**WHAT THE EXERCISE ASKS**: Retype only the lines that run from the top of the material below to the line bearing "a cost-benefit analysis.", inclusive, and keep the pictures out.

**RECORDS SHOWN**:
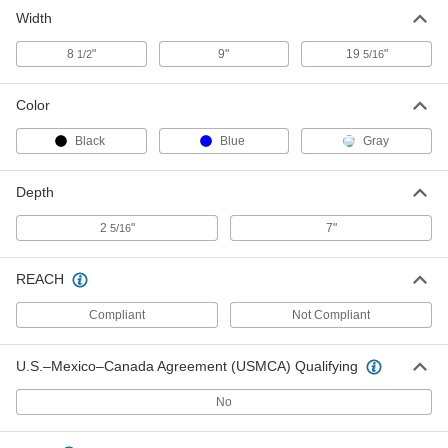
Black Mouse Pad
000000
Width
Each
13405T804
ADD
8
"
9"
19
"
1/2
5/16
Color
Black
Blue
Gray
Depth
2
"
7"
5/16
REACH
Compliant
Not Compliant
U.S.–Mexico–Canada Agreement (USMCA) Qualifying
No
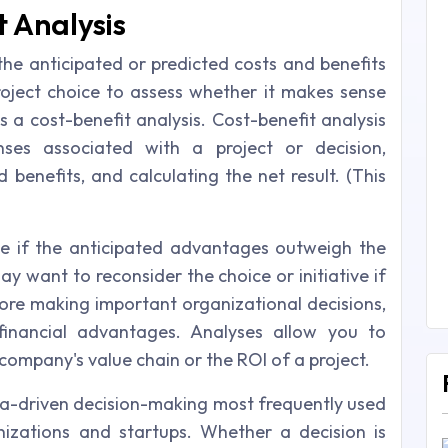
t Analysis
the anticipated or predicted costs and benefits
roject choice to assess whether it makes sense
 a cost-benefit analysis. Cost-benefit analysis
enses associated with a project or decision,
benefits, and calculating the net result. (This
se if the anticipated advantages outweigh the
y want to reconsider the choice or initiative if
ore making important organizational decisions,
financial advantages. Analyses allow you to
company's value chain or the ROI of a project.
ata-driven decision-making most frequently used
nizations and startups. Whether a decision is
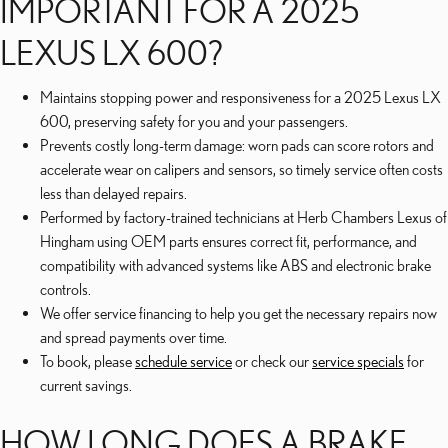
IMPORTANT FOR A 2025
LEXUS LX 600?
Maintains stopping power and responsiveness for a 2025 Lexus LX
600, preserving safety for you and your passengers.
Prevents costly long-term damage: worn pads can score rotors and
accelerate wear on calipers and sensors, so timely service often costs
less than delayed repairs.
Performed by factory-trained technicians at Herb Chambers Lexus of
Hingham using OEM parts ensures correct fit, performance, and
compatibility with advanced systems like ABS and electronic brake
controls.
We offer service financing to help you get the necessary repairs now
and spread payments over time.
To book, please
schedule service
or check our
service specials
for
current savings.
HOW LONG DOES A BRAKE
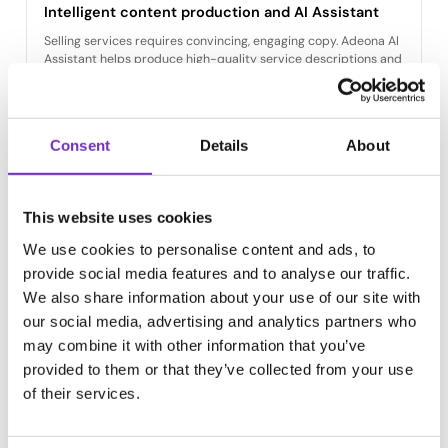
Intelligent content production and AI Assistant
Selling services requires convincing, engaging copy. Adeona AI
Assistant helps produce high-quality service descriptions and
marketing content for every channel.
AI translates service descriptions into multiple languages and
ensures consistent terminology across all markets.
Consent
Details
About
This website uses cookies
We use cookies to personalise content and ads, to
Digital asset and brand management (DAM)
provide social media features and to analyse our traffic.
Ensure that up-to-date brochures, expert images, and service
We also share information about your use of our site with
descriptions are always available. Integrated DAM centralizes
our social media, advertising and analytics partners who
all brand materials in one place.
may combine it with other information that you’ve
Adeona Sales Tool automates the creation of service
provided to them or that they’ve collected from your use
brochures and quote templates — freeing your sales team to
of their services.
focus on customer work rather than manual documentation.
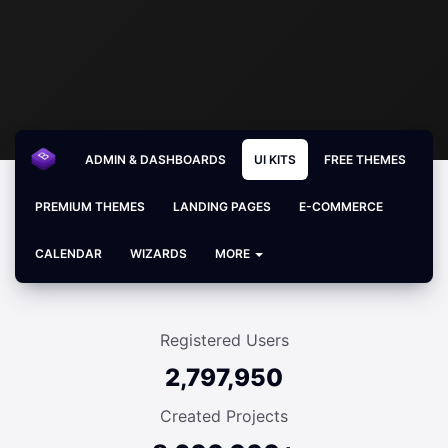
ADMIN & DASHBOARDS
UI KITS
FREE THEMES
PREMIUM THEMES
LANDING PAGES
E-COMMERCE
CALENDAR
WIZARDS
MORE
Registered Users
2,797,950
Created Projects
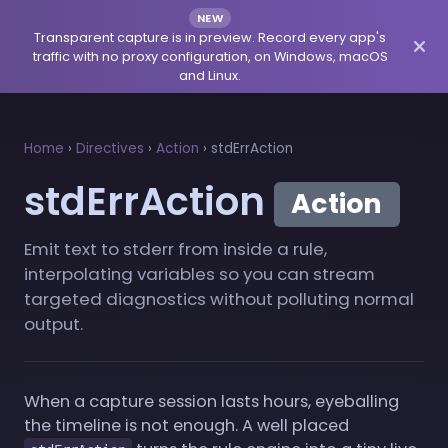
NEW
Transparent capture is in preview. Record every app's
traffic with no proxy configuration, on Windows, macOS
and Linux.
Home
›
Directives
›
Action
›
stdErrAction
stdErrAction
Action
Emit text to stderr from inside a rule,
interpolating variables so you can stream
targeted diagnostics without polluting normal
output.
When a capture session lasts hours, eyeballing
the timeline is not enough. A well placed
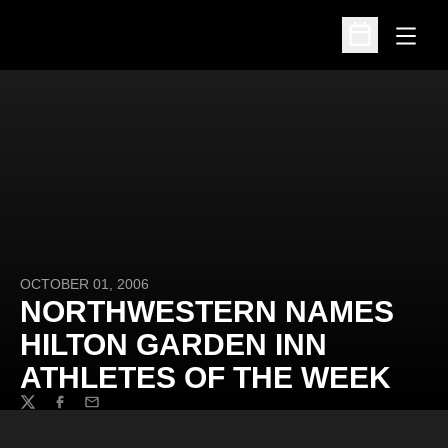
Open
Open Schedu
OCTOBER 01, 2006
NORTHWESTERN NAMES
HILTON GARDEN INN
ATHLETES OF THE WEEK
Twitter
Facebook
Email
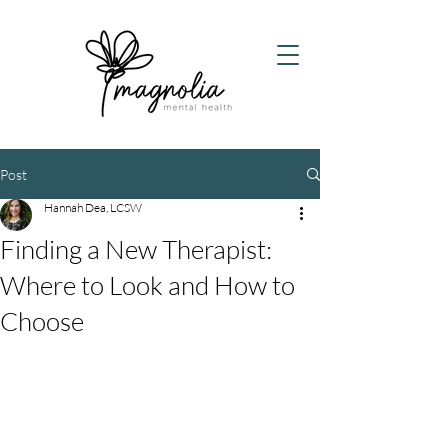
Post
Hannah Dea, LCSW
Finding a New Therapist:
Where to Look and How to
Choose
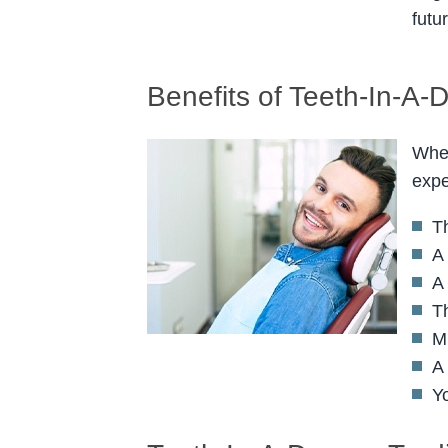
futu
Benefits of Teeth-In-A-
When
expe
Th
A 
A 
T
M
A
Y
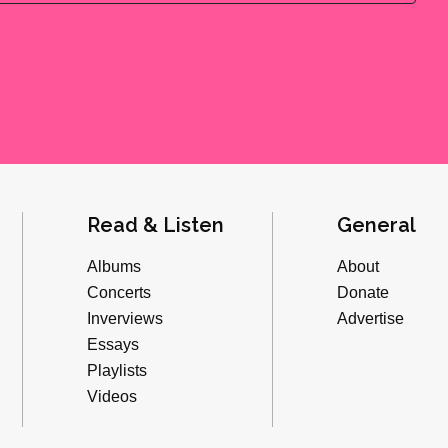
Read & Listen
General
Albums
About
Concerts
Donate
Inverviews
Advertise
Essays
Playlists
Videos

**OUTPUT OF THE TASK**:
Black Mouse Pad
000000
Width
Each
13405T804
ADD
8
"
9"
19
"
1/2
5/16
Color
Black
Blue
Gray
Depth
2
"
7"
5/16
REACH
Compliant
Not Compliant
U.S.–Mexico–Canada Agreement (USMCA) Qualifying
No
t Analysis
the anticipated or predicted costs and benefits
roject choice to assess whether it makes sense
 a cost-benefit analysis. Cost-benefit analysis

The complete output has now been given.